Family situations, which lead to a child being put in foster care, provide the background to Joy Cowley’s latest book Joseph’s Story.
Launched at the National Library by the Governor General Dame Silvia Cartwright on 22 May, Joseph’s Story highlights the emotions and worries that children experience when their family life is disrupted and they are placed in the care of strangers. The focus is on Joseph coping with emotions and feelings which he does not understand.
Adults often make important and well meaning decisions on behalf of children at risk. These decisions are usually necessary for the safety of children. But how is all of this viewed by the child?
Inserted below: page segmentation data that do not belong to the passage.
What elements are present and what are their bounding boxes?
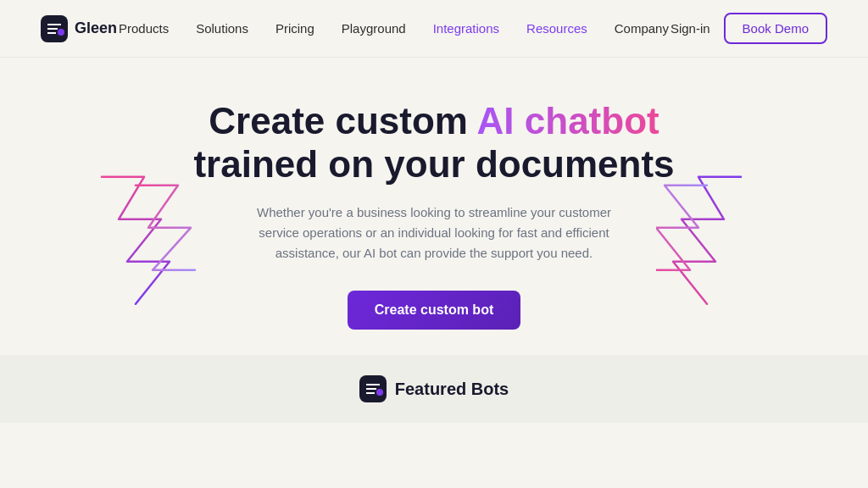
svg-point-3 bbox=[376, 389, 383, 396]
svg-point-1 bbox=[58, 29, 64, 36]
hero-title-part1: Create custom bbox=[209, 100, 476, 141]
hero-title-highlight: AI chatbot bbox=[477, 100, 659, 141]
nav-item-products[interactable]: Products bbox=[119, 21, 169, 36]
featured-bots-text: Featured Bots bbox=[395, 380, 509, 399]
nav-item-integrations[interactable]: Integrations bbox=[433, 21, 499, 36]
hero-title-part2: trained on your documents bbox=[193, 143, 674, 185]
nav-item-solutions[interactable]: Solutions bbox=[196, 21, 248, 36]
nav-item-resources[interactable]: Resources bbox=[526, 21, 587, 36]
logo-icon bbox=[41, 15, 68, 42]
create-bot-button[interactable]: Create custom bot bbox=[348, 291, 520, 330]
nav-item-company[interactable]: Company bbox=[615, 21, 669, 36]
featured-bots-label: Featured Bots bbox=[359, 375, 509, 402]
hero-section: Create custom AI chatbot trained on your… bbox=[0, 58, 868, 355]
featured-bots-icon bbox=[359, 375, 387, 402]
bottom-section: Featured Bots bbox=[0, 355, 868, 423]
navbar: Gleen Products Solutions Pricing Playgro… bbox=[0, 0, 868, 58]
nav-actions: Sign-in Book Demo bbox=[670, 13, 827, 44]
nav-links: Products Solutions Pricing Playground In… bbox=[119, 21, 669, 36]
logo-text: Gleen bbox=[75, 19, 117, 37]
signin-button[interactable]: Sign-in bbox=[670, 21, 710, 36]
hero-subtitle: Whether you're a business looking to str… bbox=[248, 202, 620, 263]
book-demo-button[interactable]: Book Demo bbox=[724, 13, 827, 44]
deco-right-icon bbox=[656, 159, 826, 315]
logo[interactable]: Gleen bbox=[41, 15, 117, 42]
deco-left-icon bbox=[51, 159, 220, 315]
hero-title: Create custom AI chatbot trained on your… bbox=[193, 100, 674, 186]
nav-item-playground[interactable]: Playground bbox=[342, 21, 406, 36]
nav-item-pricing[interactable]: Pricing bbox=[275, 21, 314, 36]
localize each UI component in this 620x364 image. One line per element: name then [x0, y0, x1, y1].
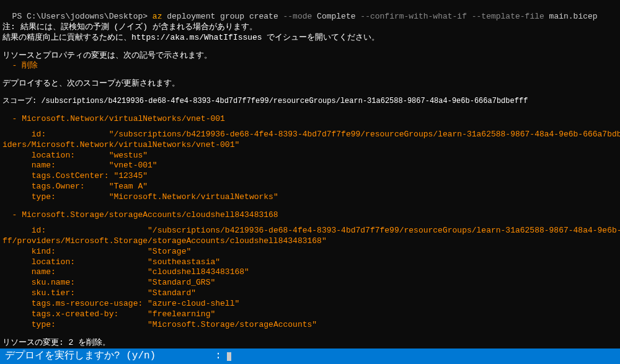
prop-line: sku.name: "Standard_GRS"	[2, 278, 618, 288]
cursor-icon	[227, 352, 231, 361]
scope-path: スコープ: /subscriptions/b4219936-de68-4fe4-…	[2, 97, 618, 107]
prop-line: tags.x-created-by: "freelearning"	[2, 309, 618, 320]
resource-block-0: id: "/subscriptions/b4219936-de68-4fe4-8…	[2, 130, 618, 203]
prop-line: location: "westus"	[2, 151, 618, 161]
flag-confirm: --confirm-with-what-if	[360, 12, 471, 21]
prop-line: id: "/subscriptions/b4219936-de68-4fe4-8…	[2, 130, 618, 140]
notice-line-1: 注: 結果には、誤検知の予測 (ノイズ) が含まれる場合があります。	[2, 22, 618, 33]
prop-line: name: "cloudshell843483168"	[2, 267, 618, 278]
confirm-bar[interactable]: デプロイを実行しますか? (y/n) :	[0, 347, 620, 364]
ps-path: PS C:\Users\jodowns\Desktop>	[12, 12, 153, 21]
prop-line: sku.tier: "Standard"	[2, 288, 618, 299]
confirm-gap: :	[156, 350, 227, 363]
val-complete: Complete	[317, 12, 360, 21]
flag-template: --template-file	[472, 12, 549, 21]
prop-line: name: "vnet-001"	[2, 161, 618, 171]
summary-line: リソースの変更: 2 を削除。	[2, 338, 618, 348]
scope-heading: デプロイすると、次のスコープが更新されます。	[2, 79, 618, 89]
prop-line: type: "Microsoft.Network/virtualNetworks…	[2, 192, 618, 203]
legend-delete: - 削除	[2, 61, 618, 71]
prop-line: kind: "Storage"	[2, 247, 618, 257]
prop-line: location: "southeastasia"	[2, 257, 618, 268]
prop-line: type: "Microsoft.Storage/storageAccounts…	[2, 320, 618, 331]
resource-block-1: id: "/subscriptions/b4219936-de68-4fe4-8…	[2, 226, 618, 331]
prop-line: id: "/subscriptions/b4219936-de68-4fe4-8…	[2, 226, 618, 236]
cmd-deploy: deployment group create	[167, 12, 283, 21]
prop-line: ff/providers/Microsoft.Storage/storageAc…	[2, 236, 618, 247]
prop-line: tags.ms-resource-usage: "azure-cloud-she…	[2, 299, 618, 309]
command-prompt: PS C:\Users\jodowns\Desktop> az deployme…	[2, 1, 618, 22]
prop-line: tags.Owner: "Team A"	[2, 182, 618, 192]
notice-line-2: 結果の精度向上に貢献するために、https://aka.ms/WhatIfIss…	[2, 33, 618, 43]
val-file: main.bicep	[549, 12, 598, 21]
prop-line: iders/Microsoft.Network/virtualNetworks/…	[2, 140, 618, 151]
resource-header-0: - Microsoft.Network/virtualNetworks/vnet…	[2, 114, 618, 125]
resource-header-1: - Microsoft.Storage/storageAccounts/clou…	[2, 210, 618, 221]
prop-line: tags.CostCenter: "12345"	[2, 171, 618, 182]
legend-heading: リソースとプロパティの変更は、次の記号で示されます。	[2, 51, 618, 61]
confirm-question: デプロイを実行しますか? (y/n)	[5, 350, 156, 363]
flag-mode: --mode	[283, 12, 317, 21]
cmd-az: az	[153, 12, 167, 21]
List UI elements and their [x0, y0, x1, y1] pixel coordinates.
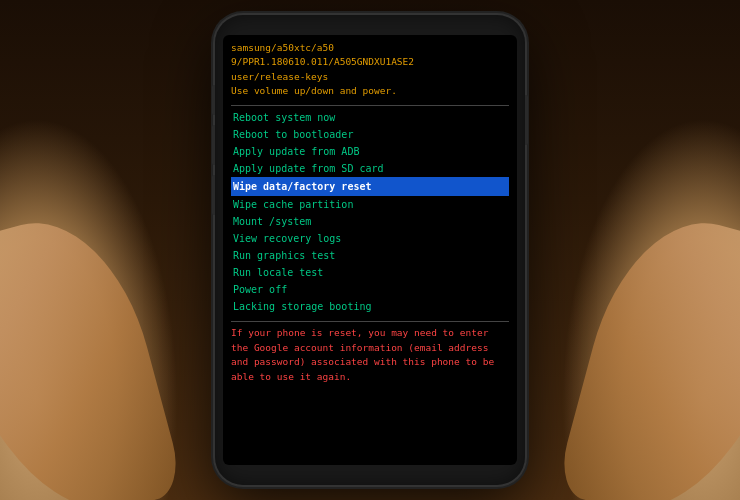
- volume-up-button: [212, 85, 215, 115]
- scene: samsung/a50xtc/a50 9/PPR1.180610.011/A50…: [0, 0, 740, 500]
- menu-item-graphics-test[interactable]: Run graphics test: [231, 247, 509, 264]
- build-type: user/release-keys: [231, 70, 509, 84]
- menu-item-lacking-storage[interactable]: Lacking storage booting: [231, 298, 509, 315]
- menu-item-adb-update[interactable]: Apply update from ADB: [231, 143, 509, 160]
- menu-item-wipe-cache[interactable]: Wipe cache partition: [231, 196, 509, 213]
- phone-body: samsung/a50xtc/a50 9/PPR1.180610.011/A50…: [215, 15, 525, 485]
- menu-item-reboot-system[interactable]: Reboot system now: [231, 109, 509, 126]
- menu-item-recovery-logs[interactable]: View recovery logs: [231, 230, 509, 247]
- volume-down-button: [212, 125, 215, 165]
- nav-hint: Use volume up/down and power.: [231, 84, 509, 98]
- menu-item-wipe-data[interactable]: Wipe data/factory reset: [231, 177, 509, 196]
- menu-item-locale-test[interactable]: Run locale test: [231, 264, 509, 281]
- header-divider: [231, 105, 509, 106]
- recovery-ui: samsung/a50xtc/a50 9/PPR1.180610.011/A50…: [223, 35, 517, 465]
- power-button: [525, 95, 528, 145]
- phone-screen: samsung/a50xtc/a50 9/PPR1.180610.011/A50…: [223, 35, 517, 465]
- menu-item-reboot-bootloader[interactable]: Reboot to bootloader: [231, 126, 509, 143]
- recovery-menu: Reboot system now Reboot to bootloader A…: [231, 109, 509, 315]
- menu-item-power-off[interactable]: Power off: [231, 281, 509, 298]
- device-info: samsung/a50xtc/a50 9/PPR1.180610.011/A50…: [231, 41, 509, 98]
- menu-item-sd-update[interactable]: Apply update from SD card: [231, 160, 509, 177]
- factory-reset-warning: If your phone is reset, you may need to …: [231, 326, 509, 385]
- device-model: samsung/a50xtc/a50: [231, 41, 509, 55]
- warning-section: If your phone is reset, you may need to …: [231, 321, 509, 385]
- build-number: 9/PPR1.180610.011/A505GNDXU1ASE2: [231, 55, 509, 69]
- menu-item-mount-system[interactable]: Mount /system: [231, 213, 509, 230]
- bixby-button: [212, 175, 215, 215]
The reader sees, through Joseph’s eyes, his mother struggling with her problems and his relatives’ attempts to help until eventually he is placed with a foster family.
This is a children’s story, but one which will give adults a glimpse of the mind of a child trying to make sense of its world. Behaviour which, at first glance, may seem naughty or disruptive, will often be caused by worries or the need to be heard.
The writing is sensitive and perceptive as we would expect from an author of the stature of Joy Cowley. It is, I believe, an important contribution to a child’s understanding of an adult world. It will also help adults to understand that a child’s perspective often has a reasonable basis as well. In Joy’s own words ‘I believe that the vehicle of story empowers us all and helps us to find meaning’.